AIM OF THE EXERCISE
A stretch of the entries below is to be set down exactly, running from the line with "A menudo, un" through the line with "actualizarse, comparar soluciones, fortalecer", both included, and no other line.

INFORMATION SUPPLIED
== == ==
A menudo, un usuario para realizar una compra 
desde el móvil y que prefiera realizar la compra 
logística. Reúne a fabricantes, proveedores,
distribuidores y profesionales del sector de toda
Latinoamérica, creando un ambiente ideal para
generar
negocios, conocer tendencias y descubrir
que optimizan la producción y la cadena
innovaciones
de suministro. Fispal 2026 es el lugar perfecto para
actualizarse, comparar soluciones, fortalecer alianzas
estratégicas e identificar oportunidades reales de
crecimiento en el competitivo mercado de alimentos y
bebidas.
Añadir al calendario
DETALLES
== == ==
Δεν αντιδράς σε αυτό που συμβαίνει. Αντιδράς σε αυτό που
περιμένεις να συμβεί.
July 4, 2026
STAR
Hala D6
== == ==
WRITTEN SOLUTION
A menudo, un usuario para realizar una compra 
desde el móvil y que prefiera realizar la compra 
logística. Reúne a fabricantes, proveedores,
distribuidores y profesionales del sector de toda
Latinoamérica, creando un ambiente ideal para
generar
negocios, conocer tendencias y descubrir
que optimizan la producción y la cadena
innovaciones
de suministro. Fispal 2026 es el lugar perfecto para
actualizarse, comparar soluciones, fortalecer alianzas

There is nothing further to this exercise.